### Collection entries
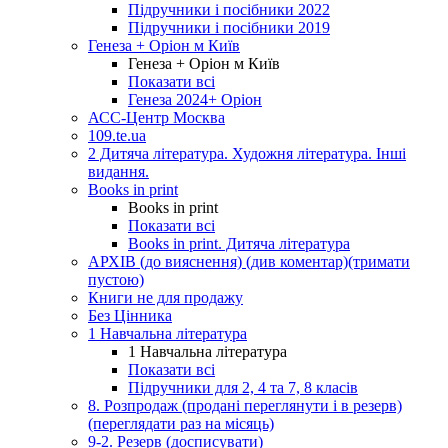
Підручники і посібники 2022
Підручники і посібники 2019
Генеза + Оріон м Київ
Генеза + Оріон м Київ
Показати всі
Генеза 2024+ Оріон
АСС-Центр Москва
109.te.ua
2 Дитяча література. Художня література. Інші
видання.
Books in print
Books in print
Показати всі
Books in print. Дитяча література
АРХІВ (до вияснення) (див коментар)(тримати
пустою)
Книги не для продажу
Без Цінника
1 Навчальна література
1 Навчальна література
Показати всі
Підручники для 2, 4 та 7, 8 класів
8. Розпродаж (продані переглянути і в резерв)
(переглядати раз на місяць)
9-2. Резерв (досписувати)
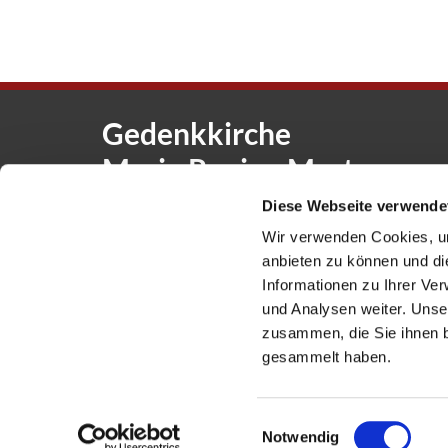
Gedenkkirche
Maria Regina Martyrum
Diese Webseite verwende
Heckerdamm 230, 13627 Berlin |
g
Wir verwenden Cookies, um
Offene Kirche: Täglich 08-18 Uhr
anbieten zu können und di
Informationen zu Ihrer Ve
und Analysen weiter. Unse
zusammen, die Sie ihnen b
gesammelt haben.
Einwilligungsauswahl
Notwendig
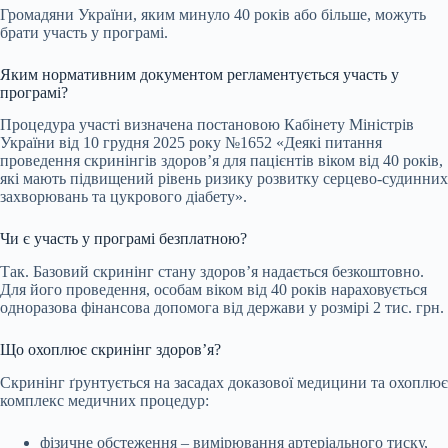
Громадяни України, яким минуло 40 років або більше, можуть
брати участь у програмі.
Яким нормативним документом регламентується участь у
програмі?
Процедура участі визначена постановою Кабінету Міністрів
України від 10 грудня 2025 року №1652 «Деякі питання
проведення скринінгів здоров’я для пацієнтів віком від 40 років,
які мають підвищений рівень ризику розвитку серцево-судинних
захворювань та цукрового діабету».
Чи є участь у програмі безплатною?
Так. Базовий скринінг стану здоров’я надається безкоштовно.
Для його проведення, особам віком від 40 років нараховується
одноразова фінансова допомога від держави у розмірі 2 тис. грн.
Що охоплює скринінг здоров’я?
Скринінг ґрунтується на засадах доказової медицини та охоплює
комплекс медичних процедур:
фізичне обстеження – вимірювання артеріального тиску,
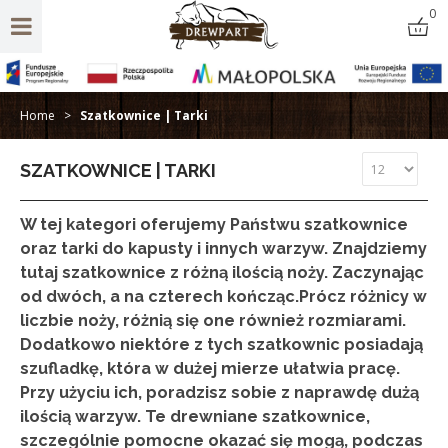
0
Home
>
Szatkownice | Tarki
SZATKOWNICE | TARKI
W tej kategori oferujemy Państwu szatkownice
oraz tarki do kapusty i innych warzyw. Znajdziemy
tutaj szatkownice z różną ilością noży. Zaczynając
od dwóch, a na czterech kończąc.Prócz różnicy w
liczbie noży, różnią się one również rozmiarami.
Dodatkowo niektóre z tych szatkownic posiadają
szufladkę, która w dużej mierze ułatwia pracę.
Przy użyciu ich, poradzisz sobie z naprawdę dużą
ilością warzyw. Te drewniane szatkownice,
szczególnie pomocne okazać się mogą, podczas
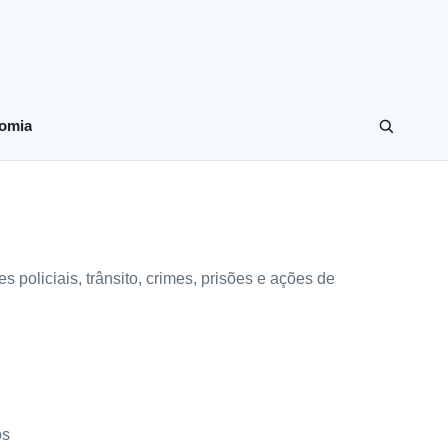
omia
policiais, trânsito, crimes, prisões e ações de
os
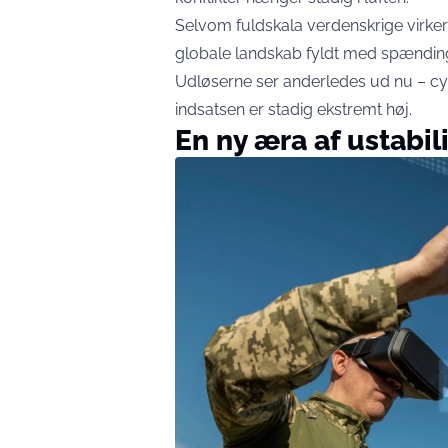
Selvom fuldskala verdenskrige virker 
globale landskab fyldt med spænding
Udløserne ser anderledes ud nu – cyb
indsatsen er stadig ekstremt høj.
En ny æra af ustabil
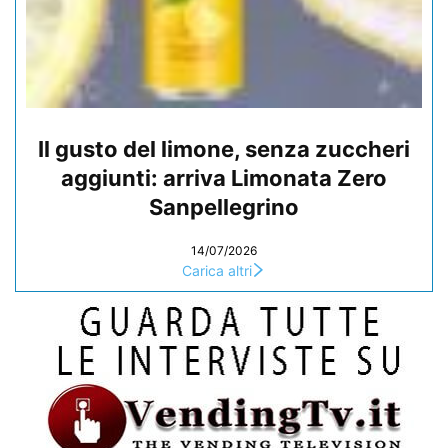
Il gusto del limone, senza zuccheri
aggiunti: arriva Limonata Zero
Sanpellegrino
14/07/2026
Carica altri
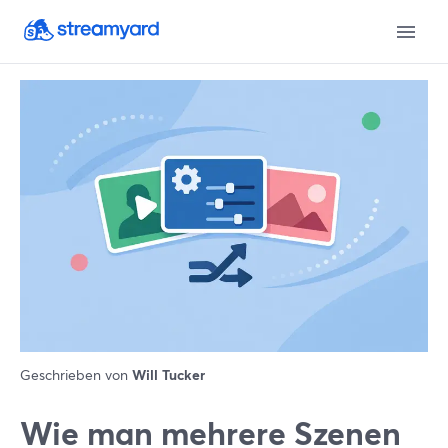
Geschrieben von
Will Tucker
Wie man mehrere Szenen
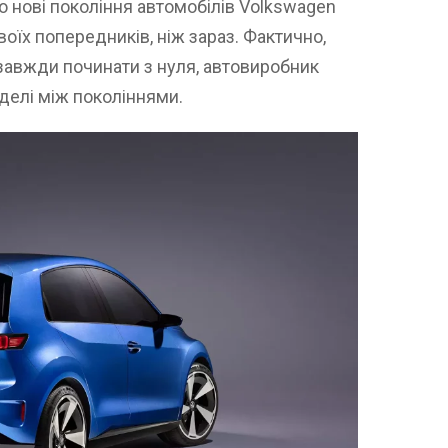
о нові покоління автомобілів Volkswagen
оїх попередників, ніж зараз. Фактично,
 завжди починати з нуля, автовиробник
делі між поколіннями.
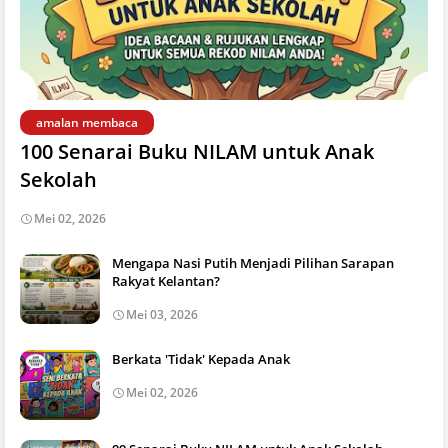
amalan membaca
100 Senarai Buku NILAM untuk Anak
Sekolah
Mei 02, 2026
Mengapa Nasi Putih Menjadi Pilihan Sarapan
Rakyat Kelantan?
Mei 03, 2026
Berkata 'Tidak' Kepada Anak
Mei 02, 2026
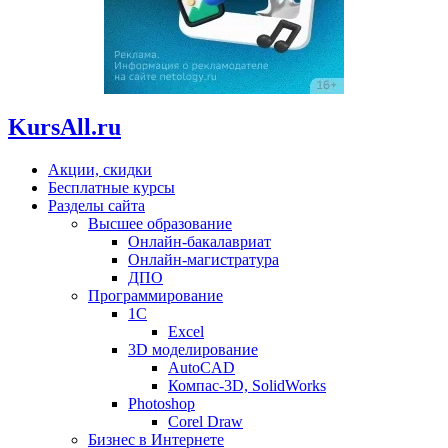
KursAll.ru
Акции, скидки
Бесплатные курсы
Разделы сайта
Высшее образование
Онлайн-бакалавриат
Онлайн-магистратура
ДПО
Программирование
1С
Excel
3D моделирование
AutoCAD
Компас-3D, SolidWorks
Photoshop
Corel Draw
Бизнес в Интернете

### Problem statement
Output all lines above precisely. Pictures are to be left out.

### Exercise solution
Підручники і посібники 2022
Підручники і посібники 2019
Генеза + Оріон м Київ
Генеза + Оріон м Київ
Показати всі
Генеза 2024+ Оріон
АСС-Центр Москва
109.te.ua
2 Дитяча література. Художня література. Інші
видання.
Books in print
Books in print
Показати всі
Books in print. Дитяча література
АРХІВ (до вияснення) (див коментар)(тримати
пустою)
Книги не для продажу
Без Цінника
1 Навчальна література
1 Навчальна література
Показати всі
Підручники для 2, 4 та 7, 8 класів
8. Розпродаж (продані переглянути і в резерв)
(переглядати раз на місяць)
9-2. Резерв (досписувати)
Gedenkkirche
Maria Regina Martyrum
Diese Webseite verwende
Heckerdamm 230, 13627 Berlin |
g
Wir verwenden Cookies, um
Offene Kirche: Täglich 08-18 Uhr
anbieten zu können und di
Informationen zu Ihrer Ve
und Analysen weiter. Unse
zusammen, die Sie ihnen b
gesammelt haben.
Einwilligungsauswahl
Notwendig
Громадяни України, яким минуло 40 років або більше, можуть
брати участь у програмі.
Яким нормативним документом регламентується участь у
програмі?
Процедура участі визначена постановою Кабінету Міністрів
України від 10 грудня 2025 року №1652 «Деякі питання
проведення скринінгів здоров’я для пацієнтів віком від 40 років,
які мають підвищений рівень ризику розвитку серцево-судинних
захворювань та цукрового діабету».
Чи є участь у програмі безплатною?
Так. Базовий скринінг стану здоров’я надається безкоштовно.
Для його проведення, особам віком від 40 років нараховується
одноразова фінансова допомога від держави у розмірі 2 тис. грн.
Що охоплює скринінг здоров’я?
Скринінг ґрунтується на засадах доказової медицини та охоплює
комплекс медичних процедур:
фізичне обстеження – вимірювання артеріального тиску,
0
Home
>
Szatkownice | Tarki
SZATKOWNICE | TARKI
W tej kategori oferujemy Państwu szatkownice
oraz tarki do kapusty i innych warzyw. Znajdziemy
tutaj szatkownice z różną ilością noży. Zaczynając
od dwóch, a na czterech kończąc.Prócz różnicy w
liczbie noży, różnią się one również rozmiarami.
Dodatkowo niektóre z tych szatkownic posiadają
szufladkę, która w dużej mierze ułatwia pracę.
Przy użyciu ich, poradzisz sobie z naprawdę dużą
ilością warzyw. Te drewniane szatkownice,
szczególnie pomocne okazać się mogą, podczas
omia
policiais, trânsito, crimes, prisões e ações de
os
Selvom fuldskala verdenskrige virker 
globale landskab fyldt med spænding
Udløserne ser anderledes ud nu – cyb
indsatsen er stadig ekstremt høj.
En ny æra af ustabil
Il gusto del limone, senza zuccheri
aggiunti: arriva Limonata Zero
Sanpellegrino
14/07/2026
Carica altri
Geschrieben von
Will Tucker
Wie man mehrere Szenen
о нові покоління автомобілів Volkswagen
оїх попередників, ніж зараз. Фактично,
 завжди починати з нуля, автовиробник
делі між поколіннями.
amalan membaca
100 Senarai Buku NILAM untuk Anak
Sekolah
Mei 02, 2026
Mengapa Nasi Putih Menjadi Pilihan Sarapan
Rakyat Kelantan?
Mei 03, 2026
Berkata 'Tidak' Kepada Anak
Mei 02, 2026
KursAll.ru
Акции, скидки
Бесплатные курсы
Разделы сайта
Высшее образование
Онлайн-бакалавриат
Онлайн-магистратура
ДПО
Программирование
1С
Excel
3D моделирование
AutoCAD
Компас-3D, SolidWorks
Photoshop
Corel Draw
Бизнес в Интернете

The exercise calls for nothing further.